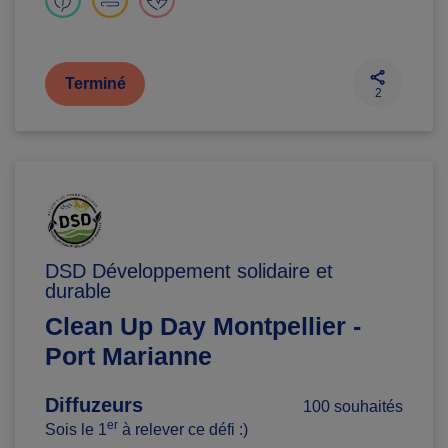
Terminé
2
DSD Développement solidaire et
durable
Clean Up Day Montpellier -
Port Marianne
Diffuzeurs
100 souhaités
er
Sois le 1
à relever ce défi :)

........

*PROBLEM TO WORK ON*. In transcribing the lines above, omit the images and keep all else exact.

*PROBLEM SOLUTION*.
Terminé
2
DSD Développement solidaire et
durable
Clean Up Day Montpellier -
Port Marianne
Diffuzeurs
100 souhaités
er
Sois le 1
à relever ce défi :)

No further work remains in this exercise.